# FormInv: Supplementary Material
## Anonymous submission to AI4Math @ ICML 2026

This package contains machine-verifiable evidence for the two primary claims of the paper.


## Contents

### 1. Lean4 Proof Certificates (`lean_proofs/`)

**Verifying the no-Mathlib proofs (Lean 4.29.1 required):**

```bash
lean lean_proofs/FormInvCertificates.lean
```

Expected output: silent (zero errors). All theorems compile.

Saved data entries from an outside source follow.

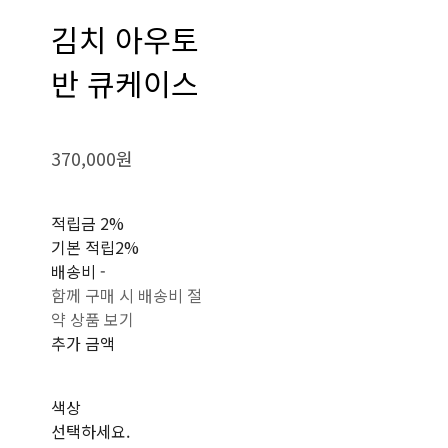
김치 아우토
반 큐케이스
370,000원
적립금
2%
기본 적립
2%
배송비
-
함께 구매 시 배송비 절
약 상품 보기
추가 금액
색상
선택하세요.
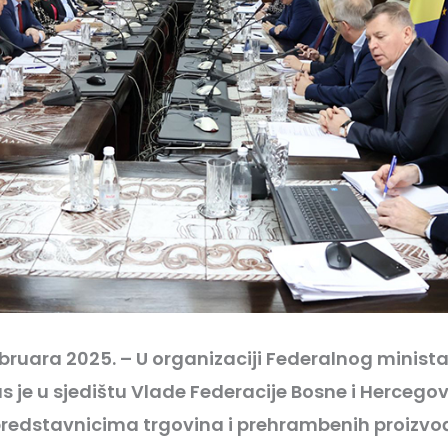
ebruara 2025. – U organizaciji Federalnog minist
s je u sjedištu Vlade Federacije Bosne i Hercego
redstavnicima trgovina i prehrambenih proizvo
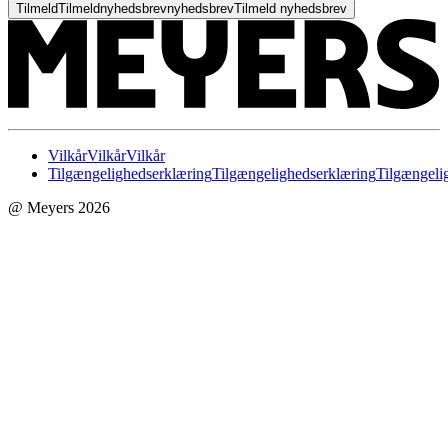
Tilmeld
Tilmeld
nyhedsbrev
nyhedsbrev
Tilmeld nyhedsbrev
Vilkår
Vilkår
Vilkår
Tilgængelighedserklæring
Tilgængelighedserklæring
Tilgængeli
@ Meyers 2026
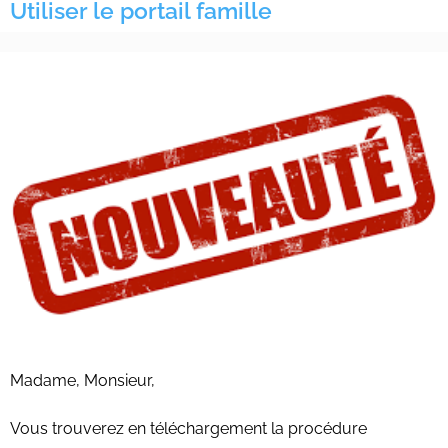
Utiliser le portail famille
Madame, Monsieur,
Vous trouverez en téléchargement la procédure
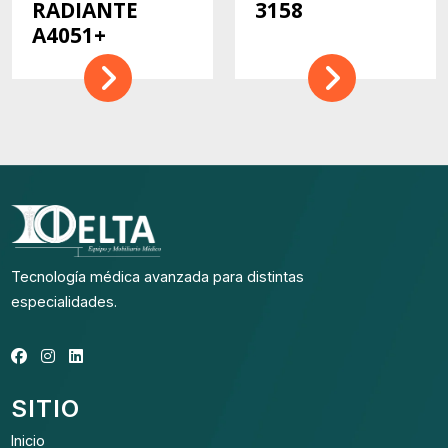
RADIANTE
3158
A4051+
Tecnología médica avanzada para distintas
especialidades.
SITIO
Inicio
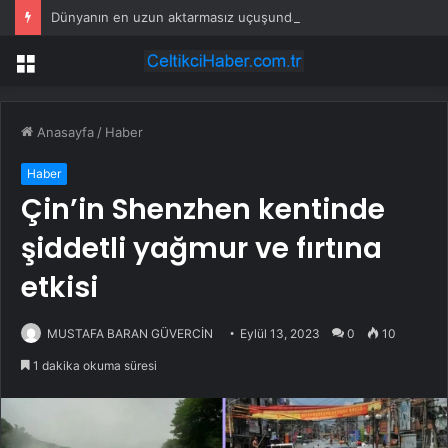
Dünyanın en uzun aktarmasız uçuşunda tarihi rekor: 24 saatten fazla havada kaldılar
Menü
Anasayfa
/
Haber
Haber
Çin’in Shenzhen kentinde
şiddetli yağmur ve fırtına
etkisi
MUSTAFA BARAN GÜVERCİN
Eylül 13, 2023
0
10
1 dakika okuma süresi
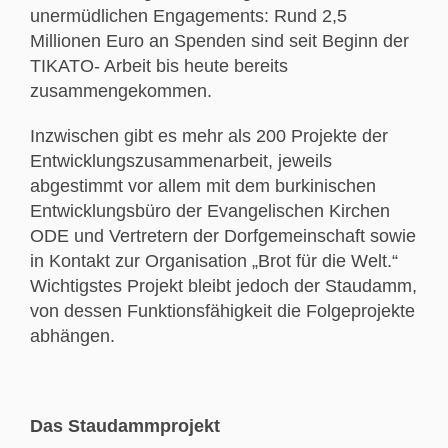
unermüdlichen Engagements: Rund 2,5
Millionen Euro an Spenden sind seit Beginn der
TIKATO- Arbeit bis heute bereits
zusammengekommen.
Inzwischen gibt es mehr als 200 Projekte der
Entwicklungszusammenarbeit, jeweils
abgestimmt vor allem mit dem burkinischen
Entwicklungsbüro der Evangelischen Kirchen
ODE und Vertretern der Dorfgemeinschaft sowie
in Kontakt zur Organisation „Brot für die Welt.“
Wichtigstes Projekt bleibt jedoch der Staudamm,
von dessen Funktionsfähigkeit die Folgeprojekte
abhängen.
Das Staudammprojekt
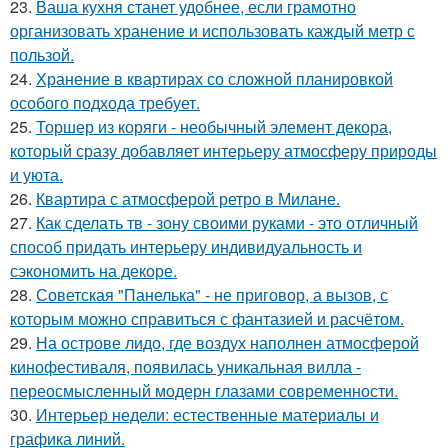
23.
Ваша кухня станет удобнее, если грамотно
организовать хранение и использовать каждый метр с
пользой.
24.
Хранение в квартирах со сложной планировкой
особого подхода требует.
25.
Торшер из коряги - необычный элемент декора,
который сразу добавляет интерьеру атмосферу природы
и уюта.
26.
Квартира с атмосферой ретро в Милане.
27.
Как сделать тв - зону своими руками - это отличный
способ придать интерьеру индивидуальность и
сэкономить на декоре.
28.
Советская "Панелька" - не приговор, а вызов, с
которым можно справиться с фантазией и расчётом.
29.
На острове лидо, где воздух наполнен атмосферой
кинофестиваля, появилась уникальная вилла -
переосмысленный модерн глазами современности.
30.
Интерьер недели: естественные материалы и
графика линий.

**Verifying the Mathlib proofs (Mathlib v4.29.0 required):**

```bash
cd lean_proofs/mathlib_proofs
lake exe cache get    # downloads precompiled Mathlib (~3 GB, one-time)
lake build FormInvMathlib
```

Expected output: exit code 0.

**Summary of theorems:**

| Theorem name | Type | Claim verified |
|---|---|---|
| f5\_err1\_dvd\_add\_biconditional\_is\_false | T3 disproof | Biconditional overreach of Nat.dvd\_add is FALSE (counterexample: a=2, m=1, n=1) |
| f3\_err1\_zero\_divides\_one\_is\_false | T3 disproof | Passive-voice inversion of Nat.dvd\_zero is FALSE (0 does not divide 1) |
| f6\_ge\_iff\_le\_cert | T1 certificate | Comparison-order transform (a>=b iff b<=a) is definitionally equivalent |
| f4\_nat\_mod\_self | T1 certificate | Notation equivalence (n mod n = 0) holds |
| mathcheck\_g38\_malformed\_paraphrase\_is\_wrong | External disproof | MathCheck Group 38: standard parse yields 998, not 498 |
| mathcheck\_g26\_times\_more\_neq\_times\_as\_old | External disproof | "4 times more" is not equal to "4 times as old" for any b > 0 |

The remaining 12 theorems in both files certify additional T1 equivalence families (F6, F7, F8) and T3 disproofs. See the file-level comments for details.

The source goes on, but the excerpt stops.